» Work task
Scan the records for "Celtic". Report each line that includes it.

» Data to use

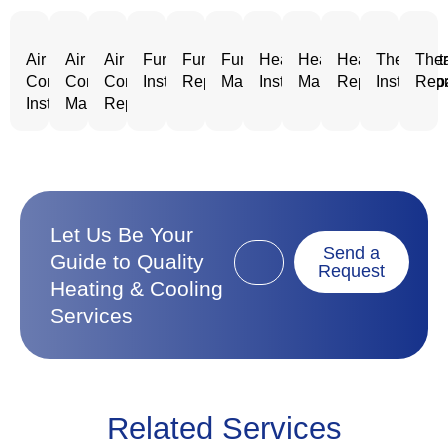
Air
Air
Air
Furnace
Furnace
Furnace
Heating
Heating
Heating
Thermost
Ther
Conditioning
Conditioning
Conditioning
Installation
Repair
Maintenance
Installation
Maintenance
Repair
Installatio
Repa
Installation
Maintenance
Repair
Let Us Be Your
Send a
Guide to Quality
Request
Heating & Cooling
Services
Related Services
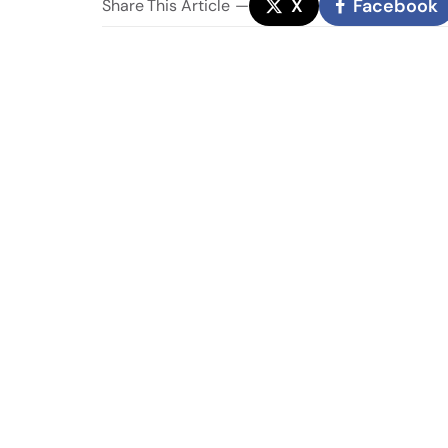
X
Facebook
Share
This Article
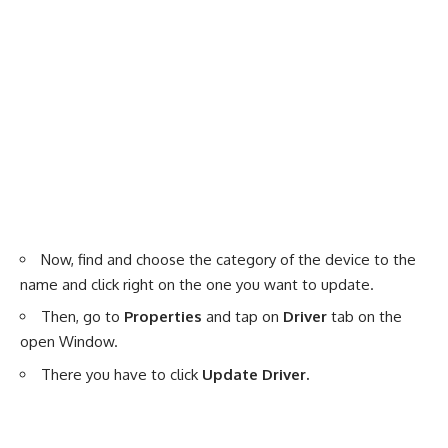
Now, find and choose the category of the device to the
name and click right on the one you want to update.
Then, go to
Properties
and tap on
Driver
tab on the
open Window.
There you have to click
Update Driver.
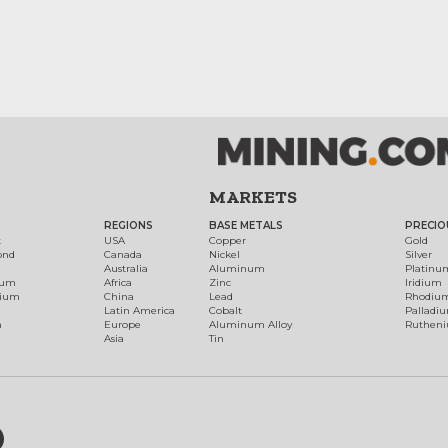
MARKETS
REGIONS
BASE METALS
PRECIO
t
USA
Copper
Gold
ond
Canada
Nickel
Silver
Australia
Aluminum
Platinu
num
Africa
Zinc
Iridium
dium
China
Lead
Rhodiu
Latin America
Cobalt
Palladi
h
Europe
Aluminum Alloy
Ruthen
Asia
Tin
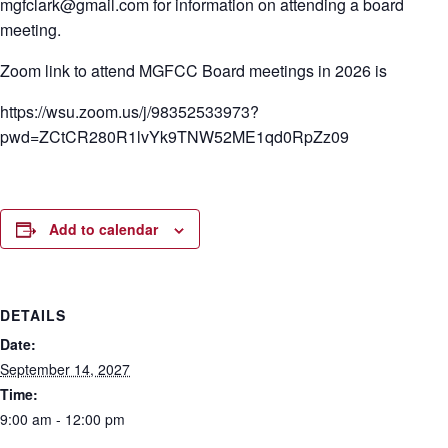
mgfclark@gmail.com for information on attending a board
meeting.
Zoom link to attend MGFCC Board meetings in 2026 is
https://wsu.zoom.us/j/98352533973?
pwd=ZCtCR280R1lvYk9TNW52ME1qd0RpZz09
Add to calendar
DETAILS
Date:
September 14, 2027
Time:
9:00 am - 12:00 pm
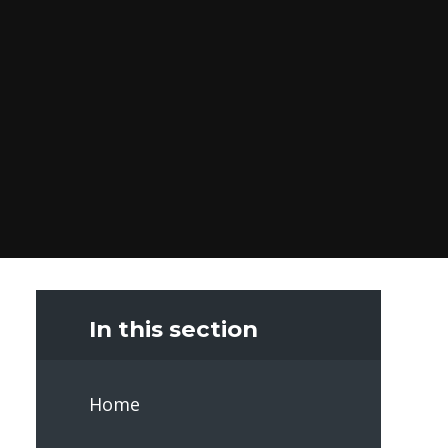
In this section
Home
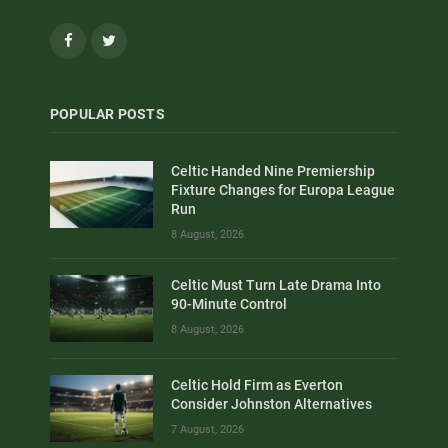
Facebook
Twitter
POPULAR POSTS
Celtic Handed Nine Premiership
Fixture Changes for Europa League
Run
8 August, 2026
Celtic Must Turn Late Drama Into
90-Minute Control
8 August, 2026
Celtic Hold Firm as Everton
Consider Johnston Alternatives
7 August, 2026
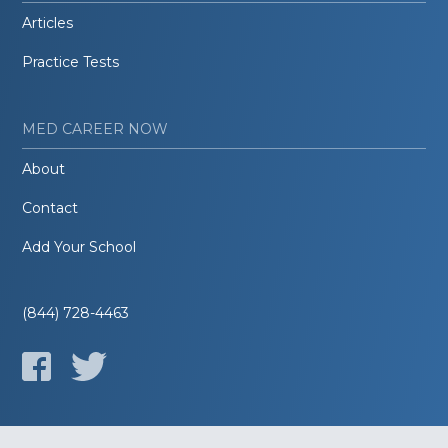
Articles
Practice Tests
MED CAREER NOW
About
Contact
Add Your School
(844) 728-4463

==

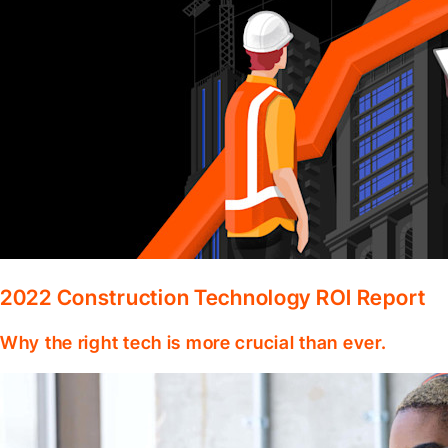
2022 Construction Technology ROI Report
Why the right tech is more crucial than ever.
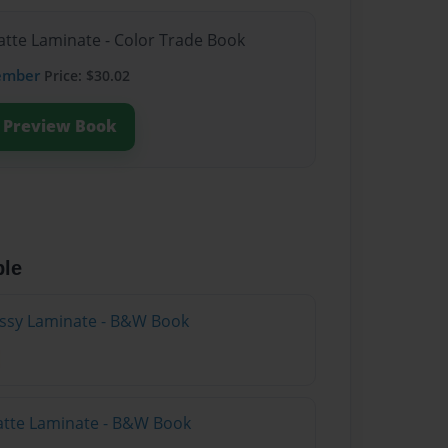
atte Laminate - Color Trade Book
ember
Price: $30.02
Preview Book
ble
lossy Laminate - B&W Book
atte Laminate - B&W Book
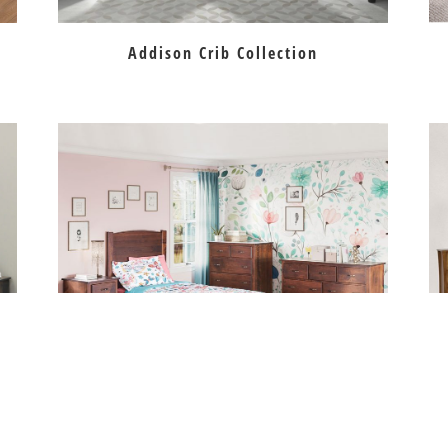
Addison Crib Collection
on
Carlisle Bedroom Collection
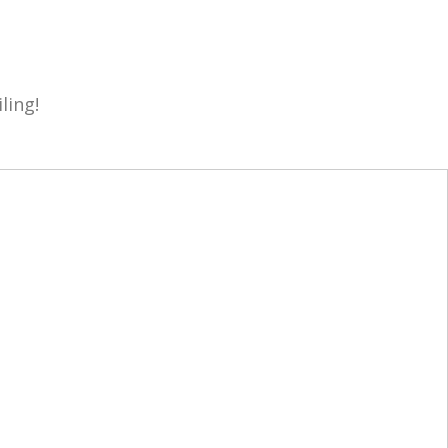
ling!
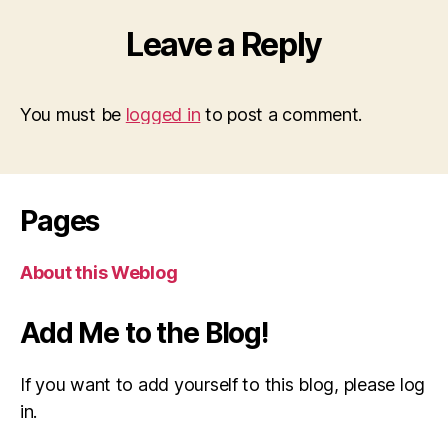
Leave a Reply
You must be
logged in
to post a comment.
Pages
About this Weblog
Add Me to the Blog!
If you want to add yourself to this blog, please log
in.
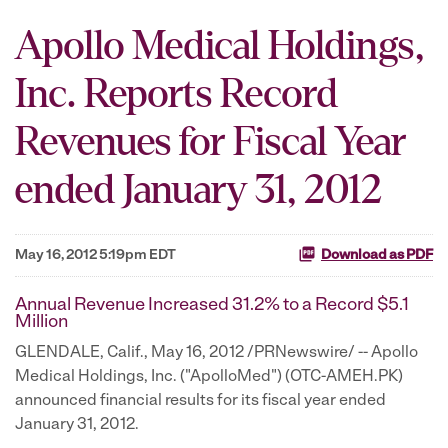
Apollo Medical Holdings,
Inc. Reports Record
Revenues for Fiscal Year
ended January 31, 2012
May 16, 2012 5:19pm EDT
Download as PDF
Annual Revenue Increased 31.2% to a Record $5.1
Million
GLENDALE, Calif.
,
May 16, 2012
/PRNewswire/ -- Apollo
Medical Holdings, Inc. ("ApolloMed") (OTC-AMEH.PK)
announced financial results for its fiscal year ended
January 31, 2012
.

» Response to the exercise
Celtic Handed Nine Premiership
Celtic Must Turn Late Drama Into
Celtic Hold Firm as Everton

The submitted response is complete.